Central bank's balancing act: hawkish stance vs. dovish pivot risks and impacts on markets
While economic resilience argues for retaining a hawkish tilt, the central bank could begin leaning towards a more dovish approach, fearing that delaying a “pivot” may inflict needless damage to the labor market. Acting early, essentially, mitigates the risk of having to implement more extreme accommodative measures when the economy has already begun to roll over.
It’s still an open question whether the central bank will lay the groundwork for the first rate cut in the March meeting, but if it subtly endorses this trajectory, yields, especially short-dated ones, could see a precipitous retracement. Such an outcome could bode well for stocks and gold prices but would be bearish for the U.S. dollar.
In the event of the FOMC leaning on the hawkish side to maintain flexibility and ample room to maneuver, yields and the U.S. dollar will be well positioned for a strong rally, as traders unwind dovish bets on the monetary policy outlook. This scenario may create a challenging backdrop for both the equity market and gold prices.
Gold price technical analysis
Gold climbed above trendline resistance on Monday, but has struggled to sustain the breakout, with prices retracing previously accumulated gains on Tuesday. If the pullback intensifies and results in a drop below the 50-day SMA, we could soon see a retest of $2,005. On further weakness, all eyes will be on $1,990.
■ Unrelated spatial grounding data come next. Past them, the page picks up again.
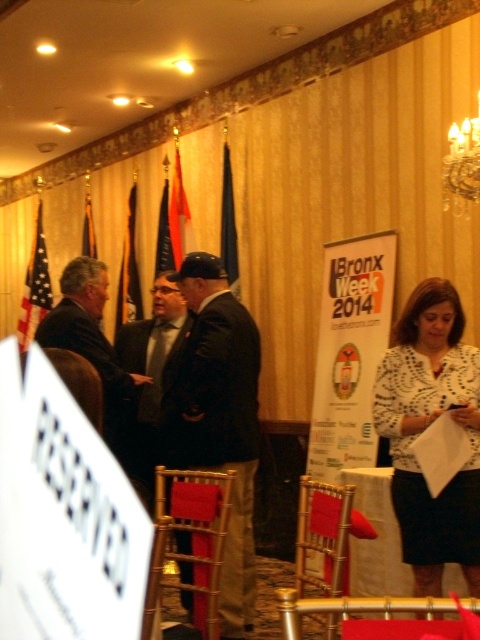 Between dark brown leather jacket at center and red fabric flag at upper center, which one appears on the left side from the viewer's perspective?

red fabric flag at upper center is more to the left.

Locate an element on the screen. Image resolution: width=480 pixels, height=640 pixels. dark brown leather jacket at center is located at coordinates (217, 417).

Can you confirm if american flag at left is positioned to the right of blue fabric flag at upper center?

In fact, american flag at left is to the left of blue fabric flag at upper center.

Between point (32, 304) and point (230, 225), which one is positioned behind?

The point (32, 304) is more distant.

Find the location of `american flag at left`. american flag at left is located at coordinates (35, 285).

Who is more distant from viewer, (309, 515) or (237, 294)?

Point (237, 294)

The image size is (480, 640). What do you see at coordinates (324, 536) in the screenshot? I see `gold metallic chair at center` at bounding box center [324, 536].

The height and width of the screenshot is (640, 480). Describe the element at coordinates (324, 536) in the screenshot. I see `gold metallic chair at center` at that location.

The width and height of the screenshot is (480, 640). I want to click on gold metallic chair at center, so click(x=324, y=536). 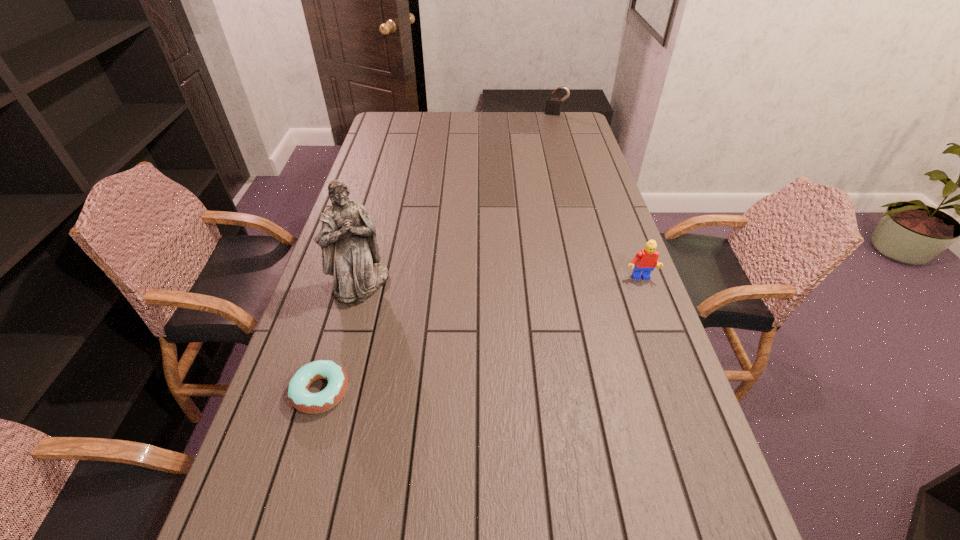 Where is `vacant area that lies between the figurine and the nearest object`? The width and height of the screenshot is (960, 540). vacant area that lies between the figurine and the nearest object is located at coordinates (341, 338).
On the other hand, if buyers return and spark a meaningful rebound, the first line of defense against a bullish offensive appears at $2,050, followed by $2,065. Further upward momentum from this juncture could potentially establish the conditions for a rally toward $2,065.
Gold price daily chart
USD/JPY technical analysis
USD/JPY sold off earlier in the week but managed to rebound off the 100-day simple moving average – key technical floor. If gains pick up impetus over the coming days, primary resistance is positioned at 148.20, followed by 149.00. Looking higher, the crosshairs will be on the 150.00 handle.
In case of a bearish reversal, initial support appears at 147.40. Prices are likely to stabilize in this area during a retracement and on a retest, but if a breakdown occurs at some point, the exchange rate will have fewer obstacles to gravitate toward the 146.00 handle.
USD/JPY daily chart
Nasdaq 100 technical analysis
While the Nasdaq 100 remains entrenched in a solid uptrend, there are signs that a correction could be on the horizon in light of overbought market conditions, and the index’s proximity to a significant resistance zone near 17,790. In the event of a large pullback, support lies at 17,450, followed by 17,150.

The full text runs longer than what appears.